THE PROBLEM
For this exercise, write each entry below out precisely and omit the pictures.

▼▼▼

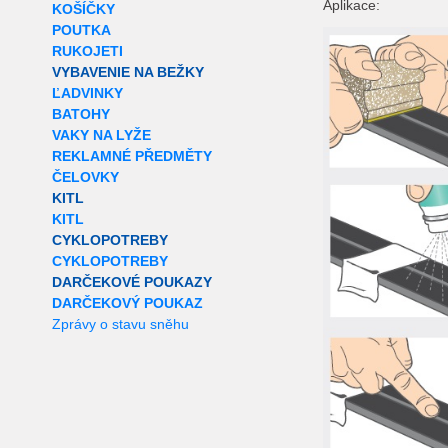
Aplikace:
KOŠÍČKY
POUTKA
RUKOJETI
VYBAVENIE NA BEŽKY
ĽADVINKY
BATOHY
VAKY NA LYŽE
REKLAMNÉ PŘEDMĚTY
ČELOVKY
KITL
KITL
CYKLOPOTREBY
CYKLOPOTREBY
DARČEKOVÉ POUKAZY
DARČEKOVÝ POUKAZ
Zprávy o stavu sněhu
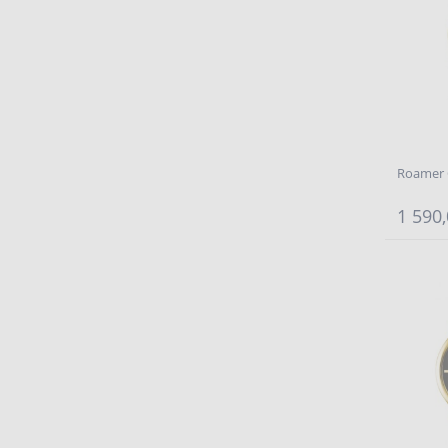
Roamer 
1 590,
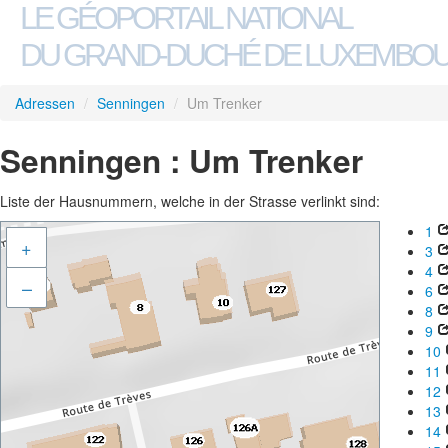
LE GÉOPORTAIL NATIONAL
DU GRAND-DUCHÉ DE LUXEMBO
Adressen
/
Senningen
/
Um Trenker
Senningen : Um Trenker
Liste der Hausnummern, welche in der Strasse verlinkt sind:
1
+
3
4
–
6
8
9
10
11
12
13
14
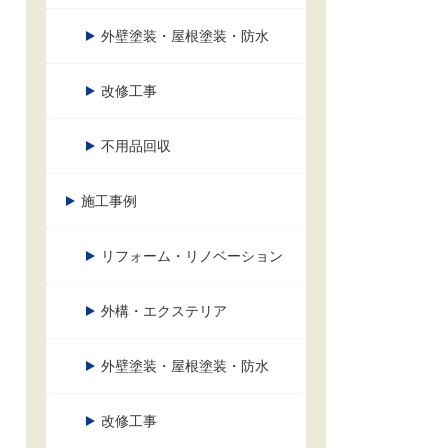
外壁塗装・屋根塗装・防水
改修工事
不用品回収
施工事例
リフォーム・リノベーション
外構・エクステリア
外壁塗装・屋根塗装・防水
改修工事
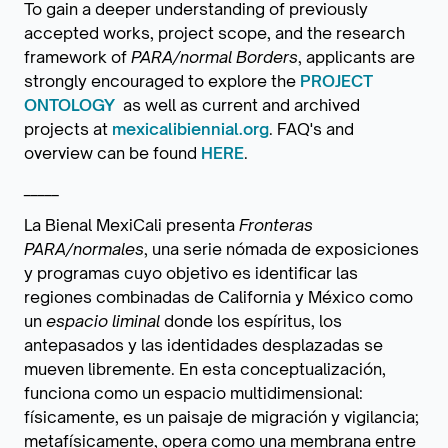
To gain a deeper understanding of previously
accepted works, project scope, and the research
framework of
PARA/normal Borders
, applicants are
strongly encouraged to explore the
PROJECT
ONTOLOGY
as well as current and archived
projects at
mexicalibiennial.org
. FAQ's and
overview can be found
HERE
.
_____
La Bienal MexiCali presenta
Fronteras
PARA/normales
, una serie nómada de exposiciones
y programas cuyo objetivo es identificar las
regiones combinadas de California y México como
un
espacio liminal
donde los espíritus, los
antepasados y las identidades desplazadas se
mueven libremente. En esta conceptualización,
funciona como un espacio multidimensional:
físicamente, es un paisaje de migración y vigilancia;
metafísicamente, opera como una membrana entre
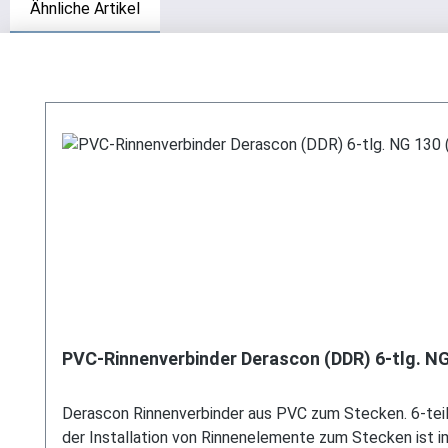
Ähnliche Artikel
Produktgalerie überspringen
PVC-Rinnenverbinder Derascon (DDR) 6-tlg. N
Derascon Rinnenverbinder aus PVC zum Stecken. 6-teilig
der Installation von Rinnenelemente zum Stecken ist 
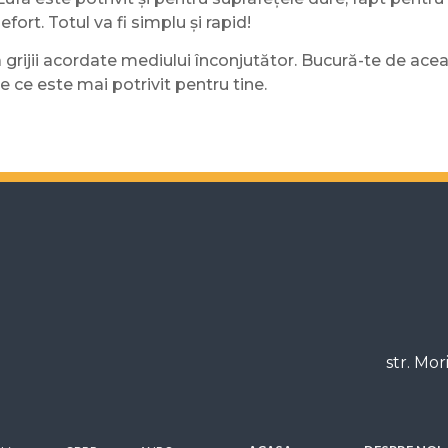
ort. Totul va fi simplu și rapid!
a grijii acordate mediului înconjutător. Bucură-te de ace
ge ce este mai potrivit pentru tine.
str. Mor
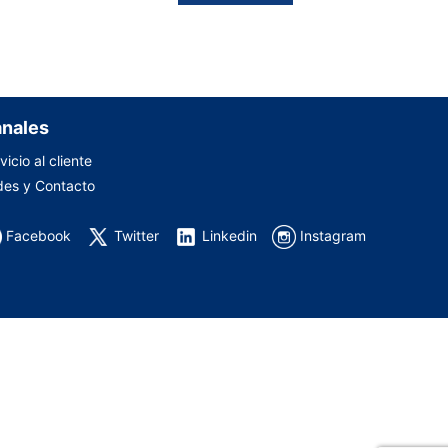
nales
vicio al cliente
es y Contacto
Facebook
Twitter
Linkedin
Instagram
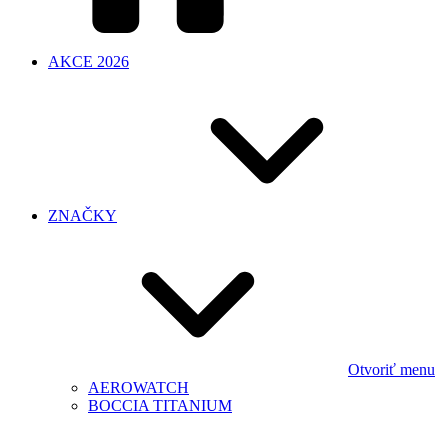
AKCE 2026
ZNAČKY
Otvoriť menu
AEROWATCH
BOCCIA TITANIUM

▲▲▲

WRITTEN SOLUTION
Aplikace:
KOŠÍČKY
POUTKA
RUKOJETI
VYBAVENIE NA BEŽKY
ĽADVINKY
BATOHY
VAKY NA LYŽE
REKLAMNÉ PŘEDMĚTY
ČELOVKY
KITL
KITL
CYKLOPOTREBY
CYKLOPOTREBY
DARČEKOVÉ POUKAZY
DARČEKOVÝ POUKAZ
Zprávy o stavu sněhu
Roamer 
1 590,
LE GÉOPORTAIL NATIONAL
DU GRAND-DUCHÉ DE LUXEMBO
Adressen
/
Senningen
/
Um Trenker
Senningen : Um Trenker
Liste der Hausnummern, welche in der Strasse verlinkt sind:
1
+
3
4
–
6
8
9
10
11
12
13
14
外壁塗装・屋根塗装・防水
改修工事
不用品回収
施工事例
リフォーム・リノベーション
外構・エクステリア
外壁塗装・屋根塗装・防水
改修工事
To gain a deeper understanding of previously
accepted works, project scope, and the research
framework of
PARA/normal Borders
, applicants are
strongly encouraged to explore the
PROJECT
ONTOLOGY
as well as current and archived
projects at
mexicalibiennial.org
. FAQ's and
overview can be found
HERE
.
_____
La Bienal MexiCali presenta
Fronteras
PARA/normales
, una serie nómada de exposiciones
y programas cuyo objetivo es identificar las
regiones combinadas de California y México como
un
espacio liminal
donde los espíritus, los
antepasados y las identidades desplazadas se
mueven libremente. En esta conceptualización,
funciona como un espacio multidimensional:
físicamente, es un paisaje de migración y vigilancia;
metafísicamente, opera como una membrana entre
Ähnliche Artikel
Produktgalerie überspringen
PVC-Rinnenverbinder Derascon (DDR) 6-tlg. N
Derascon Rinnenverbinder aus PVC zum Stecken. 6-teilig
der Installation von Rinnenelemente zum Stecken ist 
ort. Totul va fi simplu și rapid!
a grijii acordate mediului înconjutător. Bucură-te de ace
ge ce este mai potrivit pentru tine.
str. Mor
nales
vicio al cliente
es y Contacto
Facebook
Twitter
Linkedin
Instagram
AKCE 2026
ZNAČKY
Otvoriť menu
AEROWATCH
BOCCIA TITANIUM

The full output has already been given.